I am glad that I went to try something new, rather than always wonder ‘what if’, but I am so grateful for the support of AAB Wealth and I am delighted to be back. Of course, I was a bit nervous, but leaving on good terms removed any fears and I felt confident enough to just get in touch directly and explore the possibility of returning to the business.

Returning to AAB Wealth was a very different experience compared to when I first joined. Like a lot of other things in AAB, Covid, while it’s been disruptive, has also streamlined a lot of processes. I expected it to be a bit more clunky, but honestly within a couple of days, I felt reintegrated again. It was really easy.

I was hired back to train as a paraplanner, and this will ‘officially’ kick off in April. Until then, I’m supporting the Client Services Support team. This means I’m essentially a point of contact for clients and support the advisors and paraplanners with any information that they may need to make sure that all processes run smoothly while focusing on making sure the clients have the best possible experience and making it as easy as possible for them. The client facing side of the role has always been my favourite part of the job, so I’m looking forward to being able to be back in the office and get more in person meetings arranged.

Working within the emergency services over the last year developed my experience in dealing with the public, having difficult discussions with people, conflict resolution and coping well under pressure. All skills that feed into my role at AAB Wealth.

I’m really excited for the new challenge that my new role will bring and when the time comes, getting back to exams as well. But I think more so than anything else, it’s just nice to be back within the culture and to see the team again, as everything still feels very friendly and familiar, and I don’t feel like that has changed even with covid and people working from home, so that’s lovely.
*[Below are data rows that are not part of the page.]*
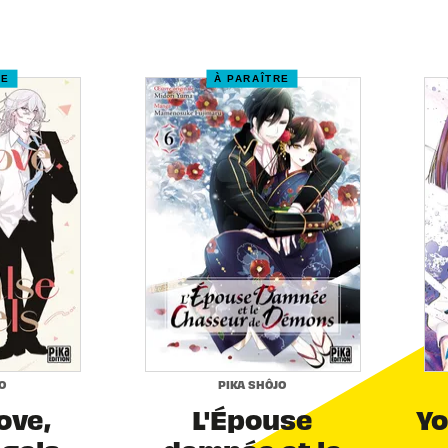
RE
À PARAÎTRE
O
PIKA SHÔJO
Love,
L'Épouse
Yo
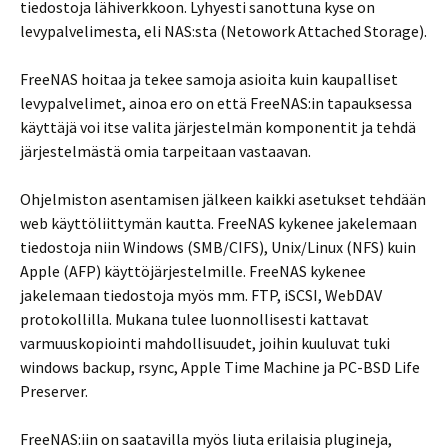
tiedostoja lähiverkkoon. Lyhyesti sanottuna kyse on
levypalvelimesta, eli NAS:sta (Netowork Attached Storage).
FreeNAS hoitaa ja tekee samoja asioita kuin kaupalliset
levypalvelimet, ainoa ero on että FreeNAS:in tapauksessa
käyttäjä voi itse valita järjestelmän komponentit ja tehdä
järjestelmästä omia tarpeitaan vastaavan.
Ohjelmiston asentamisen jälkeen kaikki asetukset tehdään
web käyttöliittymän kautta. FreeNAS kykenee jakelemaan
tiedostoja niin Windows (SMB/CIFS), Unix/Linux (NFS) kuin
Apple (AFP) käyttöjärjestelmille. FreeNAS kykenee
jakelemaan tiedostoja myös mm. FTP, iSCSI, WebDAV
protokollilla. Mukana tulee luonnollisesti kattavat
varmuuskopiointi mahdollisuudet, joihin kuuluvat tuki
windows backup, rsync, Apple Time Machine ja PC-BSD Life
Preserver.
FreeNAS:iin on saatavilla myös liuta erilaisia plugineja,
Although AAB Wealth’s culture has remained the same, there are also some notable differences, even from when I left last year. The team is so much bigger and there’s a lot of new faces, which is great. In addition to their growth, AAB Wealth have utilised the challenges that covid presented to really advance the technology side of the company. I think these improvements have provided a lot more flexibility. Certainly, when it comes to meetings with clients, but also with how we work. In terms of being able to choose where we work and when we work. This flexibility has allowed me to prioritise and balance my work and personal life, giving me time to do the things that I love, including hillwalking and spending time in the kitchen cooking.

My journey from intern to trainee paraplanner hasn’t been as conventional as others, but I wouldn’t change a thing. As an intern, I didn’t really know what I wanted to do, but now, I am sure and taking a chance on a new opportunity helped cement that. AAB Wealth wouldn’t encourage everyone to follow the same path as me, but they do recognise that as individuals we have our own goals and aspirations and it’s great that they support this. It’s this culture that has attracted so many new starts to join AAB Wealth since I left, 5 to be exact.

So much has changed since I was first introduced to the business back in 2017, but to me it still stands out as a great place to work – whether that’s as an individual, a client or a business partner. We are truly focused on all playing our part to do the best for the team and everyone within it, and that extends to how we deliver for clients. with so much exciting change and growth achieved across the business I am excited to see what 2022 has in store, and I’m delighted to be part of it.